Content starts

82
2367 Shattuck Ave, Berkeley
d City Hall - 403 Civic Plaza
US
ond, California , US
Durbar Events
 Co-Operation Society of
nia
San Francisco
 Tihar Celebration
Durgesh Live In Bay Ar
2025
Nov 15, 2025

Content ends

_ACTIVITY_.
Output the data in full, please, exactly as written.

_ANSWER TO THE PROBLEM_.
82
2367 Shattuck Ave, Berkeley
d City Hall - 403 Civic Plaza
US
ond, California , US
Durbar Events
 Co-Operation Society of
nia
San Francisco
 Tihar Celebration
Durgesh Live In Bay Ar
2025
Nov 15, 2025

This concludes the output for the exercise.